Re: GPU Folding PPD Crash

Posted: Fri Feb 06, 2015 1:16 am
by debs3759
I had something similar on the HD 7770 I was folding on with the 13001 work units (the same that you are having trouble with). The eta was so long that they would have expired before I could complete them. Seems like there is a problem with projects 13000 and 13001.

Re: GPU Folding PPD Crash

Posted: Fri Feb 06, 2015 1:21 am
by LonePalm
OK, this is seriously strange. I just looked at my folding client and found it back down to 8.5 minutes per frame.

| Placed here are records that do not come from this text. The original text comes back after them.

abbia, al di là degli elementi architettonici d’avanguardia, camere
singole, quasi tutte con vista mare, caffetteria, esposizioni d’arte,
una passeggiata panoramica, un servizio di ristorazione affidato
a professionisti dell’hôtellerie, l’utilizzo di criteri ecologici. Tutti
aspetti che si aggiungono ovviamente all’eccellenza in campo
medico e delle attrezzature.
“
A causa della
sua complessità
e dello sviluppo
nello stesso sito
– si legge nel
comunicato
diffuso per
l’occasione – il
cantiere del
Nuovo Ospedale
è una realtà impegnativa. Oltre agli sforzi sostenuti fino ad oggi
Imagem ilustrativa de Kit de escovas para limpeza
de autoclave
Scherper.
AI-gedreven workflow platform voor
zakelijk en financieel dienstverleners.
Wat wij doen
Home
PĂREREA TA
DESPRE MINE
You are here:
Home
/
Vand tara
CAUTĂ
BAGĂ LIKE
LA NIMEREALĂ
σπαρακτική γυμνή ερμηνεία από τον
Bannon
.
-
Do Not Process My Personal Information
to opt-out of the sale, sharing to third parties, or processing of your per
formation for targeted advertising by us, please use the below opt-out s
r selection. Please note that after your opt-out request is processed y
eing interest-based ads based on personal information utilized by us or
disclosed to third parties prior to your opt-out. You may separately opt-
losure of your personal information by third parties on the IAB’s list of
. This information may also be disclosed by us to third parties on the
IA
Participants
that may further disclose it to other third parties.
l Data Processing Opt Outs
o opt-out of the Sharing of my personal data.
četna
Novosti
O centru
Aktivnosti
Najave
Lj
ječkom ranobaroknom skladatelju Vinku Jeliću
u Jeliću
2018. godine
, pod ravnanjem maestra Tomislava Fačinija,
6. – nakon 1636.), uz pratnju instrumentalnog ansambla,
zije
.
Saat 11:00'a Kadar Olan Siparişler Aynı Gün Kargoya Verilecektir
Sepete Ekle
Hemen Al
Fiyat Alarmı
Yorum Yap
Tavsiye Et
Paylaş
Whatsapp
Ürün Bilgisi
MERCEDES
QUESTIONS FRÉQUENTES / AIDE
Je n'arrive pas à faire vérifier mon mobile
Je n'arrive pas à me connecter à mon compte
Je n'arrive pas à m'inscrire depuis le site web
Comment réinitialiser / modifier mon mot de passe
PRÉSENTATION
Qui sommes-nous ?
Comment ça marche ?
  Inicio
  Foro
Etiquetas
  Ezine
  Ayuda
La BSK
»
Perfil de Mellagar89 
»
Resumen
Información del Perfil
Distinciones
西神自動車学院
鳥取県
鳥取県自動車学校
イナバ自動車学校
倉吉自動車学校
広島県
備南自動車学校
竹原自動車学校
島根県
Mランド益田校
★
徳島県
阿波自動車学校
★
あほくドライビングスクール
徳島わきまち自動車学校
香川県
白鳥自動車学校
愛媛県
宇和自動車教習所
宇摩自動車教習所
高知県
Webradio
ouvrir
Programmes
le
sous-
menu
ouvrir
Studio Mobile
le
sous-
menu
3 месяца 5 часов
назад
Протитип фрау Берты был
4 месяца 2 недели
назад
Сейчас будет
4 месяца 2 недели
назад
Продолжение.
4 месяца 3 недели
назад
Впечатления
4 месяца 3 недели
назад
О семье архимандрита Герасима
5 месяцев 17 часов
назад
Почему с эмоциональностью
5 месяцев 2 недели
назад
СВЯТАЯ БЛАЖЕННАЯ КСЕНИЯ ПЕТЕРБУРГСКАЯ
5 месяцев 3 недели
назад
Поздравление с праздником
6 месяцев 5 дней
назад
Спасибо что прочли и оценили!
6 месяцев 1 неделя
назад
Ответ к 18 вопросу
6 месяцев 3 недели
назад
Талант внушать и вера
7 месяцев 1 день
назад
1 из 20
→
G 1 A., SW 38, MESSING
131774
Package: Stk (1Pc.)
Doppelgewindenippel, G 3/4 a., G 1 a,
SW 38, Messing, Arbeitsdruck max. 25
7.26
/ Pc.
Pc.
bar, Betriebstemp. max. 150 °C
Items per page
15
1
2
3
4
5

One other thing. Last September I was having a problem with the GPU not downloading unless I rebooted the computer. That problem fixed itself in late October.

Now I have the same problem with the CPU instead of the GPU. No clue why.

Re: GPU Folding PPD Crash

Posted: Fri Feb 06, 2015 7:06 am
by bruce
There's a known problem with error recovery during uploading/downloading. If communications is interrupted for ANY reason, you'll have to reboot or at least restart the client before any more communications can take place. It has nothing to do with CPU vs. GPU.

I'm not sure that's your problem, but it's worth investigating.